Impact of precisionDecimal on XPath and XQuery

Don Chamberlin, IBM

16 May 2006

XML Schema 1.1 [1] introduces a new primitive datatype called xs:precisionDecimal.

The new type is independent of xs:decimal in the sense that neither is derived from the other. A value of type xs:precisionDecimal includes both a numeric value and a precision (number of significant digits to the right of the decimal point.) For example, the precision of 0.12 might be 2 while the precision of 0.1200 might be 4. The precision of 5000 might be 0 if all its digits are significant, or might be -3 if only its first digit is significant. The new xs:precisionDecimal type is defined to be aligned with the floating-point decimal type expected to be defined in a forthcoming revision of IEEE 754 called "754r" [2]. Like xs:float and xs:double, the new xs:precisionDecimal type includes the special values negative zero, +INF, -INF, and NaN. XML Schema 1.1 defines two lexical representations for xs:precisionDecimal called "decimalPtNumeral" (example: -0.0054) and "scientificNotationNumeral" (example: -5.4E-3). XML Schema 1.1 defines a ‘lexical mapping’ that maps a lexical representation in either decimalPtNumeral or scientificNotationNumeral form into the value space of xs:precisionDecimal (inferring the precision from the number of digits after the decimal point). XML Schema 1.1 also defines a ‘canonical mapping’ that maps a precisionDecimal value into its canonical lexical representation, which may be either a decimalPtNumeral or a scientificNotationNumeral (generally scientific notation is used for very small or very large values; otherwise the decimalPtNumeral format is used.)

More information about the precisionDecimal type, including motivation for why this type was introduced, can be found in [3].

This memo explores the impact of the new xs:precisionDecimal type on XPath and XQuery. It identifies some issues that will need to be resolved and explores some alternative solutions. The following conventions are used:

The xs: prefix is generally omitted from the names of types (xs:decimal etc.)
"precisionDecimal" is abbreviated as "pDecimal"
"We" refers to the joint Query and XSLT working groups.

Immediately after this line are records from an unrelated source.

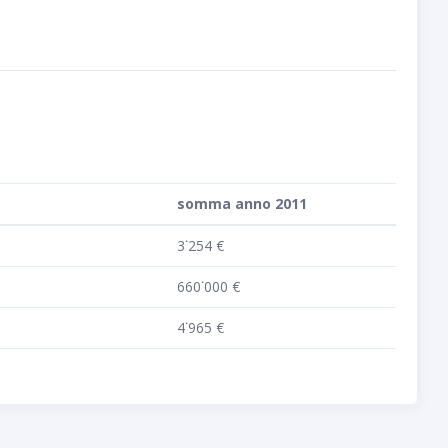
somma anno 2011
3˙254 €
660˙000 €
4˙965 €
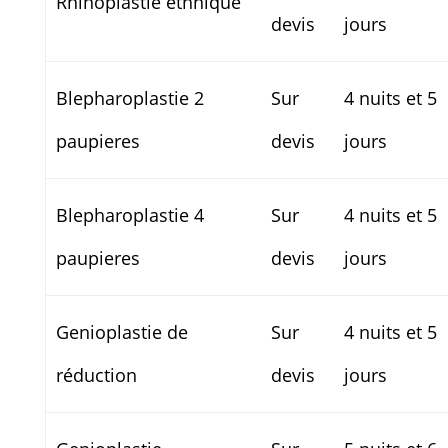
Rhinoplastie ethnique
devis
jours
Blepharoplastie 2
Sur
4 nuits et 5
paupieres
devis
jours
Blepharoplastie 4
Sur
4 nuits et 5
paupieres
devis
jours
Genioplastie de
Sur
4 nuits et 5
réduction
devis
jours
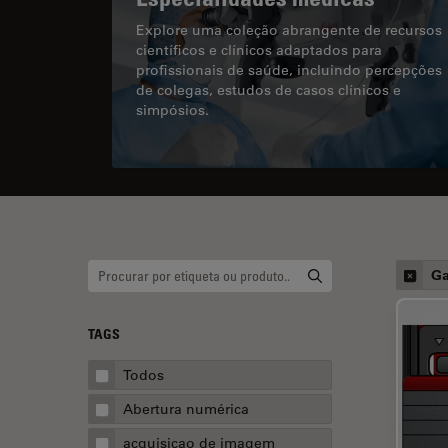
Explore uma coleção abrangente de recursos
científicos e clínicos adaptados para
profissionais de saúde, incluindo percepções
de colegas, estudos de casos clínicos e
simpósios.
Ga
TAGS
Todos
Abertura numérica
acquisicao de imagem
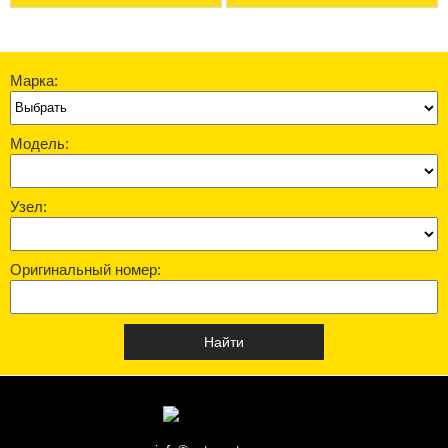
Марка:
Модель:
Узел:
Оригинальный номер:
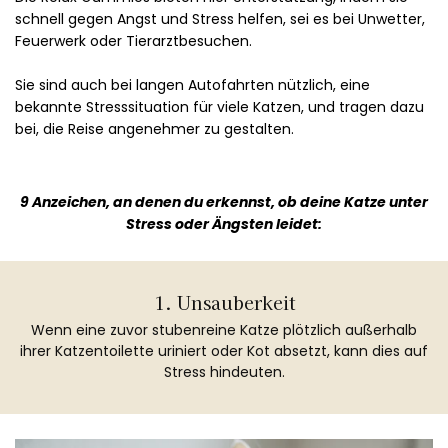
schnell gegen Angst und Stress helfen, sei es bei Unwetter,
Feuerwerk oder Tierarztbesuchen.
Sie sind auch bei langen Autofahrten nützlich, eine
bekannte Stresssituation für viele Katzen, und tragen dazu
bei, die Reise angenehmer zu gestalten.
9 Anzeichen, an denen du erkennst, ob deine Katze unter
Stress oder Ängsten leidet:
1. Unsauberkeit
Wenn eine zuvor stubenreine Katze plötzlich außerhalb
ihrer Katzentoilette uriniert oder Kot absetzt, kann dies auf
Stress hindeuten.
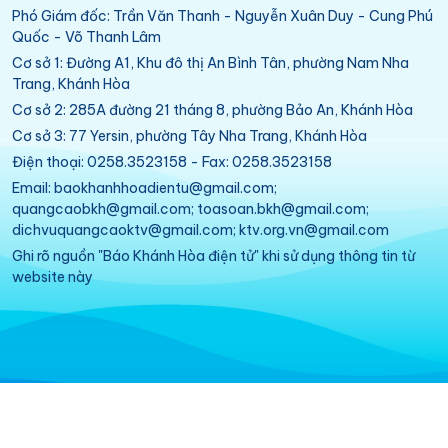
Phó Giám đốc: Trần Văn Thanh - Nguyễn Xuân Duy - Cung Phú
Quốc - Võ Thanh Lâm
Cơ sở 1: Đường A1, Khu đô thị An Bình Tân, phường Nam Nha
Trang, Khánh Hòa
Cơ sở 2: 285A đường 21 tháng 8, phường Bảo An, Khánh Hòa
Cơ sở 3: 77 Yersin, phường Tây Nha Trang, Khánh Hòa
Điện thoại: 0258.3523158 - Fax: 0258.3523158
Email: baokhanhhoadientu@gmail.com;
quangcaobkh@gmail.com; toasoan.bkh@gmail.com;
dichvuquangcaoktv@gmail.com; ktv.org.vn@gmail.com
Ghi rõ nguồn "Báo Khánh Hòa điện tử" khi sử dụng thông tin từ
website này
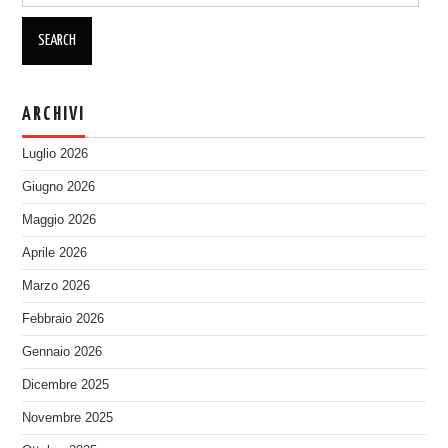
ARCHIVI
Luglio 2026
Giugno 2026
Maggio 2026
Aprile 2026
Marzo 2026
Febbraio 2026
Gennaio 2026
Dicembre 2025
Novembre 2025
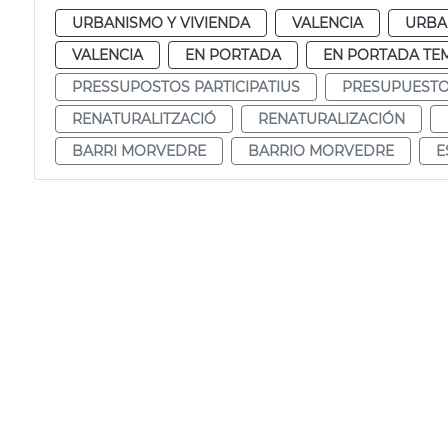
URBANISMO Y VIVIENDA
VALENCIA
URBA
VALENCIA
EN PORTADA
EN PORTADA TE
PRESSUPOSTOS PARTICIPATIUS
PRESUPUESTOS
RENATURALITZACIÓ
RENATURALIZACIÓN
BARRI MORVEDRE
BARRIO MORVEDRE
E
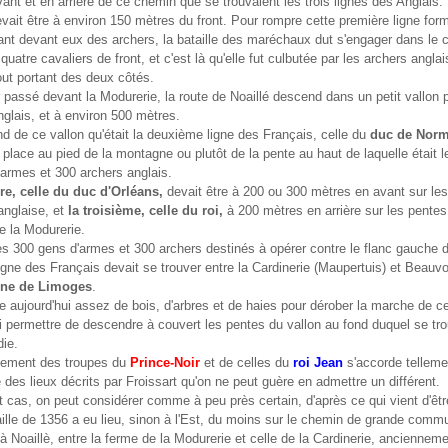
ant et en arrière de ce chemin que se trouvaient les trois lignes des Anglais.
vait être à environ 150 mètres du front. Pour rompre cette première ligne fo
nt devant eux des archers, la bataille des maréchaux dut s'engager dans le
uatre cavaliers de front, et c'est là qu'elle fut culbutée par les archers anglai
bout portant des deux côtés.
 passé devant la Modurerie, la route de Noaillé descend dans un petit vallon p
nglais, et à environ 500 mètres.
nd de ce vallon qu'était la deuxième ligne des Français, celle du
duc de Nor
a place au pied de la montagne ou plutôt de la pente au haut de laquelle était 
armes et 300 archers anglais.
e, celle du duc d'Orléans,
devait être à 200 ou 300 mètres en avant sur le
 anglaise, et
la troisième, celle du roi,
à 200 mètres en arrière sur les pente
e la Modurerie.
s 300 gens d'armes et 300 archers destinés à opérer contre le flanc gauche d
gne des Français devait se trouver entre la Cardinerie (Maupertuis) et Beauvo
ine de Limoges
.
re aujourd'hui assez de bois, d'arbres et de haies pour dérober la marche de ce
ui permettre de descendre à couvert les pentes du vallon au fond duquel se tro
ie.
ement des troupes du
Prince-Noir
et de celles du
roi Jean
s'accorde telleme
 des lieux décrits par Froissart qu'on ne peut guère en admettre un différent.
t cas, on peut considérer comme à peu près certain, d'après ce qui vient d'être
aille de 1356 a eu lieu, sinon à l'Est, du moins sur le chemin de grande comm
 à Noaillè, entre la ferme de la Modurerie et celle de la Cardinerie, ancienn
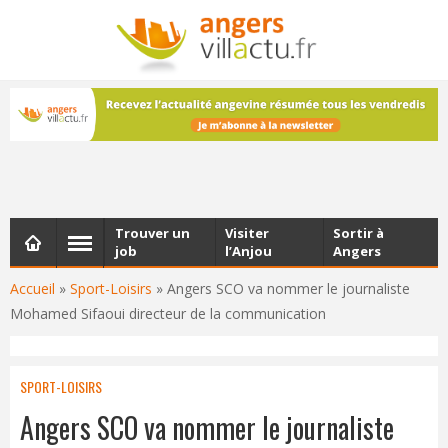
NEWSLETTER
Les dernières actualités d'Angers, chaque vendredi dans
votre boîte e-mail
Trouver un
Visiter
Sortir à
job
l’Anjou
Angers
Accueil
»
Sport-Loisirs
»
Angers SCO va nommer le journaliste
Mohamed Sifaoui directeur de la communication
SPORT-LOISIRS
Angers SCO va nommer le journaliste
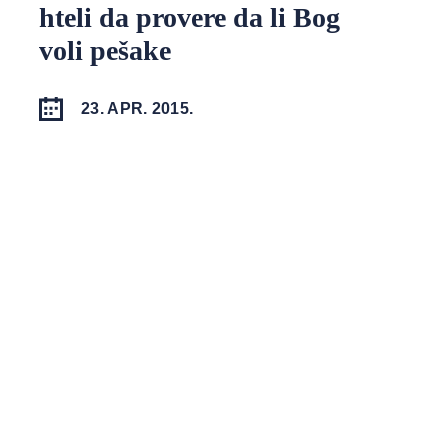
hteli da provere da li Bog
voli pešake
23. APR. 2015.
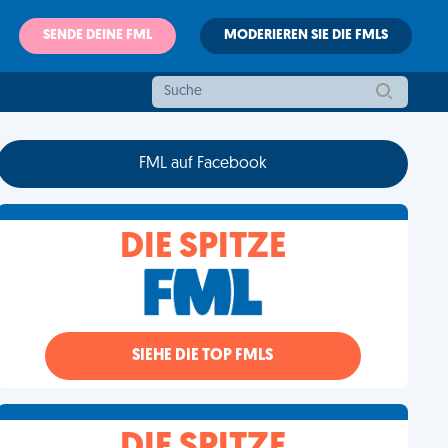
SENDE DEINE FML
MODERIEREN SIE DIE FMLS
FML auf Facebook
DIE SPITZE
SIEHE DIE TOP FMLS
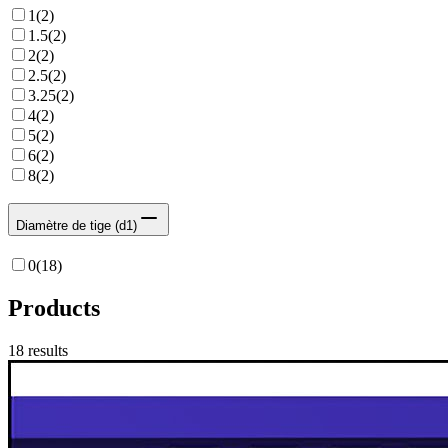
1
(
2
)
1.5
(
2
)
2
(
2
)
2.5
(
2
)
3.25
(
2
)
4
(
2
)
5
(
2
)
6
(
2
)
8
(
2
)
Diamètre de tige (d1)
0
(
18
)
Products
18
results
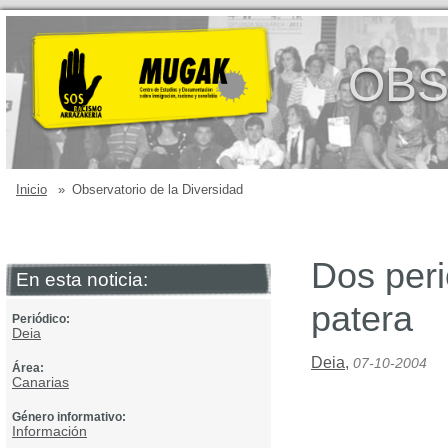
OBS
Inicio
»
Observatorio de la Diversidad
Dos peri
En esta noticia:
patera
Periódico:
Deia
Deia
,
07-10-2004
Área:
Canarias
Género informativo:
Información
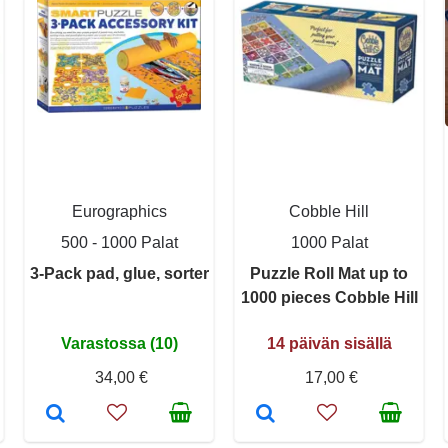
Eurographics
Cobble Hill
500 - 1000 Palat
1000 Palat
3-Pack pad, glue, sorter
Puzzle Roll Mat up to
1000 pieces Cobble Hill
Varastossa (10)
14 päivän sisällä
34,00 €
17,00 €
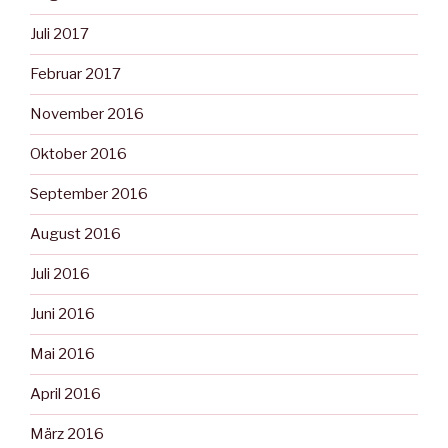
Juli 2017
Februar 2017
November 2016
Oktober 2016
September 2016
August 2016
Juli 2016
Juni 2016
Mai 2016
April 2016
März 2016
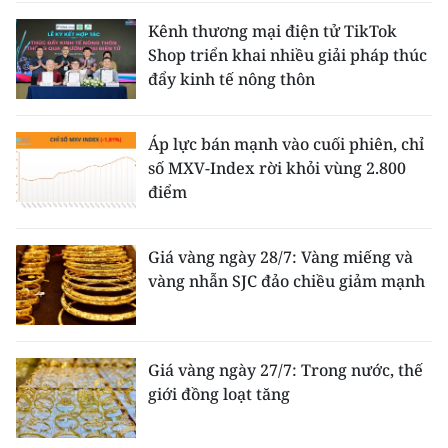
Kênh thương mại điện tử TikTok
Shop triển khai nhiều giải pháp thúc
đẩy kinh tế nông thôn
Áp lực bán mạnh vào cuối phiên, chỉ
số MXV-Index rời khỏi vùng 2.800
điểm
Giá vàng ngày 28/7: Vàng miếng và
vàng nhẫn SJC đảo chiều giảm mạnh
Giá vàng ngày 27/7: Trong nước, thế
giới đồng loạt tăng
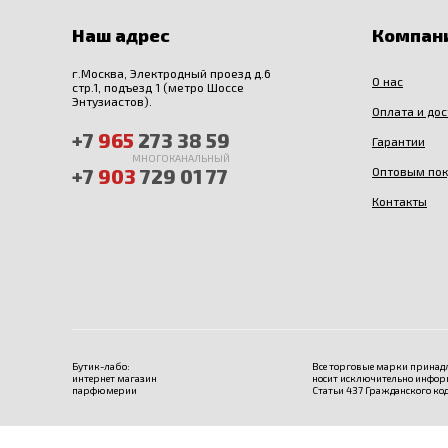
Наш адрес
Компан
г.Москва, Электродный проезд д.6
О нас
стр.1, подъезд 1 (метро Шоссе
Энтузиастов).
Оплата и до
+7
965
273 38 59
Гарантии
МНОГОКАНАЛЬНЫЙ
+7
903
729 01 77
Оптовым по
Контакты
Бутик-лабо:
Все торговые марки принадл
интернет магазин
носит исключительно инфор
парфюмерии
Статьи 437 Гражданского код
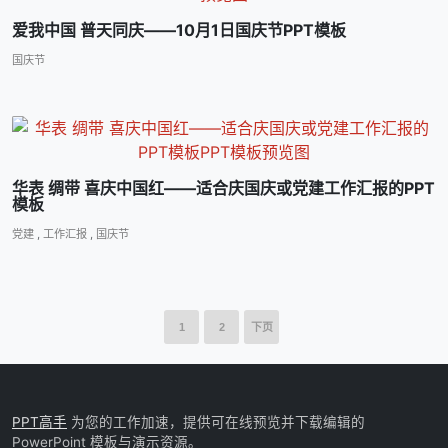
爱我中国 普天同庆――10月1日国庆节PPT模板
国庆节
华表 绸带 喜庆中国红――适合庆国庆或党建工作汇报的PPT
模板
党建
,
工作汇报
,
国庆节
1
2
下页
PPT高手
为您的工作加速，提供可在线预览并下载编辑的
PowerPoint 模板与演示资源。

(1) We will need to define where pDecimal fits into the numeric promotion hierarchy. Proposal: put pDecimal between decimal and float. In other words, decimal is promotable to pDecimal, and pDecimal is promotable to float. This has the following implications:

(a) Any function that expects a pDecimal parameter can be called with a decimal or integer argument.

(b) Any function that expects a decimal parameter cannot be called with a pDecimal argument. Currently, there are no such functions in the XPath/XQuery built-in function library.

(2) We will need to define the rules for how decimal and integer values are promoted to pDecimal values. One possible way to do this is to convert the input value to its canonical lexical form and then apply the lexical mapping defined by XML Schema 1.1 to convert the lexical form into a pDecimal value. Another possible way is to assume a fixed, implementation-defined precision for each of the existing types, and adopt this as the precision of the resulting pDecimal.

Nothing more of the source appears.